If Ireland had suffered during the last century, you would not have known it from looking at Dublin quay. For a start, since the days of Strongbow, a steady process of land reclamation on both banks had altered the shape of the River Liffey so that, beside the town, it was only half its former width. A new stone wall now ran all the way along the waterfront from Wood Quay to the bridge, a hundred and fifty yards in front of the old rampart. Outside the city’s wall, straggling suburbs had grown up, especially along the road to the south so that, if you included Oxmantown across the river, there were nearly three people living in the suburbs for every one inside the walls. Parish churches as well as monastic buildings graced the suburbs. And to ensure an adequate water supply, one of the southern rivers had been diverted to flow through channels and aqueducts into the growing city in a fresh and constant stream.
And few men in the new Dublin had done better than Doyle. Even the Black Death had worked to his advantage: for though the trade of the city had been hit, two of his business rivals had died, and he had been able to take over their trade as well as buy up all their property at very reasonable prices. Twenty years after the terrible plague, much of Dublin’s trade had recovered. Wars no longer provided shiploads of captives and coastal raids were a thing of the past, so Dublin’s old slave market had ceased to function. But Ireland had plenty of goods to export to Britain, France, and Spain.
The greatest export from the English realms, for many generations, had been wool. The trade was regulated through a limited number of ports, known as the Staple Ports, where customs duties were levied. Dublin was one of them. “We have never bred sheep with the finest fleeces, like the best of the English flocks,” Doyle would readily admit. “But there’s a market for coarse wool, too.” Huge quantities of hides from the island’s great cattle herds and furs from her forest animals went out from the Dublin quays. The fishing catch from the Irish Sea was enormous. Fish, fresh or salted, were constantly being carried across the seas. Timber also from Ireland’s endless forest tracts was supplied to England. The roof timbers of some of England’s greatest cathedrals, such as Salisbury, came from Irish oaks.
Doyle had a hand in all these shipments. But he found himself more interested in the import trade. The stout cogs with their single masts and deep bellies brought in all kinds of goods: iron from Spain, salt from France, pottery from Bristol, fine text
iles from Flanders. Italian merchants would arrive with loads of oriental spices for the great summer fairs outside the western gate. But the trade that he liked the best was the shipping of wine from southwest France. Hogsheads of ruby red wine from Bordeaux: he loved the look, the texture, the scent of the great sixty-three gallon barrels as they were lowered off the ships; though the shipments were so huge that they were usually reckoned by the tun—two hundred and fifty-two gallons each. It was the wine trade that had made Doyle, with all his ships, such a rich man.

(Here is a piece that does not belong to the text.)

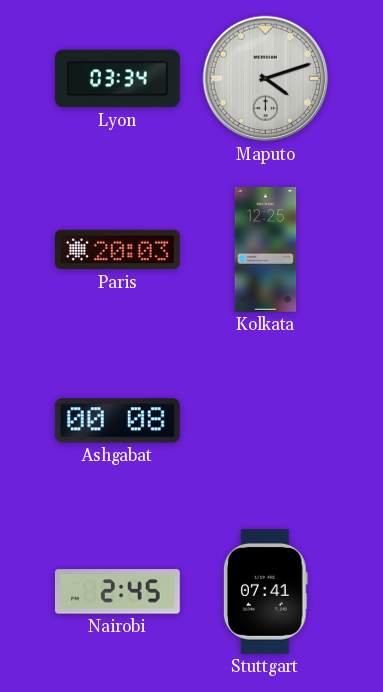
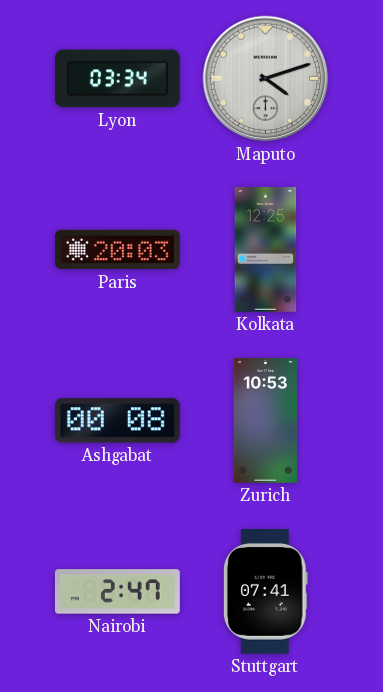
Zurich: none -> 10:53
Nairobi: 2:45 -> 2:47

The Justiciar had summoned Doyle to the castle the day before, soon after Harold had been there. Indeed, the king’s representative had called for the merchant even before he had informed the city’s mayor. Like most of the larger cities in England, Dublin had a council of forty-eight who governed its roughly seven thousand inhabitants. The inner council, from which the mayor was chosen each year, consisted of only twenty-four of the city’s most powerful men, and Doyle was one of these. It was because he was so impressed with Doyle that the Justiciar had let him collect the valuable prise on the imports through Dalkey and he knew that the merchant was extremely well-informed. “Doyle has eyes and ears everywhere,” the Justiciar would say. “He is powerful, but he is also subtle. If he wishes something to happen, he will make it happen.” The Justiciar had given him a full and private account of the news that Robert Harold had just brought, and Doyle had listened attentively.
“So if this information is correct,” the Justiciar had summarised, “they will strike at Carrickmines in a few days’ time. The question is, what should we do?”